…most men have bound their eyes with one or another handkerchief, and attached themselves to some one of these communities of opinion. This conformity makes them not false in a few particulars, authors of a few lies, but false in all particulars. Their every truth is not quite true. Their two is not the real two, their four not the real four: so that every word they say chagrins us and we know not where to begin to set them right. ~ Emerson
Now the Huffington Post frames people with a preference for abstinence-based recovery as anti-science and backward. Ugh!
How bad is this article? Let me count the ways.
One: They use a variation of the “some people say” tactic (emphasis mine):
Many in the medical establishment oppose the abstinence model — as do officials at the Centers for Disease Control and Prevention and the Substance Abuse and Mental Health Administration
Really? Then why do they treat their colleagues with an abstinence-based approach? Actually, they go even further, requiring that their colleagues be treated with an abstinence-based approach. (And, they are very successful with this abstinence-based approach.)
Two: They abandon the “some people” qualifier and frame advocates of abstinence-based recovery as irrational zealots.
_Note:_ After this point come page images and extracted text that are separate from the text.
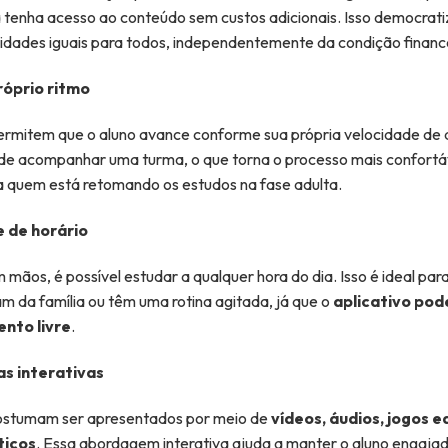
 tenha acesso ao conteúdo sem custos adicionais. Isso democrat
idades iguais para todos, independentemente da condição finance
róprio ritmo
permitem que o aluno avance conforme sua própria velocidade de
de acompanhar uma turma, o que torna o processo mais confortá
a quem está retomando os estudos na fase adulta.
e de horário
 mãos, é possível estudar a qualquer hora do dia. Isso é ideal par
m da família ou têm uma rotina agitada, já que o
aplicativo pod
nto livre
.
s interativas
ostumam ser apresentados por meio de
vídeos, áudios, jogos e
ticos
. Essa abordagem interativa ajuda a manter o aluno engajado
Advocates of the abstinence model consider the use of Suboxone or methadone to be tantamount to using heroin itself.
What serious person says it’s equivalent to using heroin? This is a straw man.
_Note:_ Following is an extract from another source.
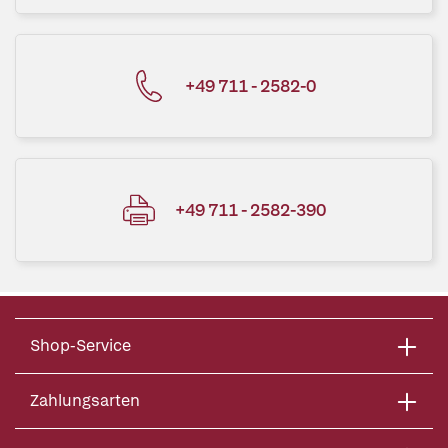
+49 711 - 2582-0
+49 711 - 2582-390
Shop-Service
Zahlungsarten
Three: They they say abstinence-based approaches cost lives.
. . . a recent Huffington Post investigation found that the bias in favor of abstinence is costing the lives of those it regularly fails.
I posted about that investigation and its problems earlier.
I’ve also posted about a study finding high mortality rates among methadone patients in Australia. (6.5 times higher than the general population with an average of 44 years of potential life lost for each fatality.)
There’s no doubt that being on an opiate replacement drug reduces overdose risk, but only if they take the drug and those drugs have big patient retention problems too. (Here, here, here, here and here.)
Four: They then use relapse rates against abstinence-based treatment:
Over 90 percent of people treated with the abstinence method will relapse.
Note that there is no source and they are holding methadone and abstinence-based treatment to different standards. They don’t report on relapses for drug maintenance patients because studies of maintenance drugs tend to look for reductions in illicit drug use rather than abstinence.
As I recently wrote, the treatment system is failing opiate addicts, but the problem isn’t abstinence-based treatment. It’s the failure to provide treatment of the adequate duration, intensity and quality. In fact, when patients get good care of the adequate intensity and duration, they do very well.
Five: They seek comments from Bankole Johnson, a treatment critic, medication investor and researcher who failed to report conflicts of interest in a timely manner and left one job after losing a whistleblower lawsuit.
Six: They inserted an inane poll asking:
. . . whether it’s more effective for heroin addicts to detox completely and attend Narcotics Anonymous meetings, or for them to receive synthetic opiates under medical supervision . . .
This question feels like a setup. Detoxing addicts and sending them to NA is bad care. And, almost every expert agrees that just giving addicts maintenance drugs is bad care. So, those who are polled are given two bad options and then treated as ignorant because of their answer.
Seven: Then they insert partisan politics into they equation by breaking down responses by Republicans and Democrats. I’ve wondered before whether these attacks on abstinence-based treatment and recovery are part of the culture wars. This would seem to support that notion.
I have more problems with this series of articles that don’t rise to the level of the problems above.
First, the article reports that maintenance drugs are the standard of care in the rest of the developed world. This is largely true, but some countries are re-evaluating their approach. Also, we’ve developed relationships with Japanese treatment providers and addicts and have learned that addicts there believe that maintenance approaches failed them focusing on stability over quality of life.
Second, as mentioned above, these articles fail to acknowledge the success of health professional, lawyer and pilot recovery programs. These programs are abstinence-based, we researched and have very high long term success rates.
Third, these articles make it sound as though relatively few addicts have access to these drugs. Suboxone is the number 39 drug in the US and has sales of more than $1.4 billion. Further, a federal surveys find that ORT admissions accounted for 26% of all admissions. [Not 26% of opioid addiction admissions. 26% of all addiction treatment admissions.]
Finally, this series fails wrestle with the evidence in any meaningful way and the writers fail to ask themselves why reasonable people might prefer abstinence as a goal.
They are correct that there is a lot of evidence for these drugs reducing drug use, crime, disease transmission and overdose. However, reduce is an important word. Most people don’t want reduced drug use, they want full participation in family, professional, community and academic life. Despite the writers’ enthusiasm for maintenance drugs, they do not have an evidence-base for that kind of recovery.
None of this is to say that the treatment system isn’t broken, or that people who want them shouldn’t have access to maintenance drugs. It’s just to say we shouldn’t oversell maintenance approaches and describe abstinence-based approaches as “broken” when the real problems are the quality, dose and duration.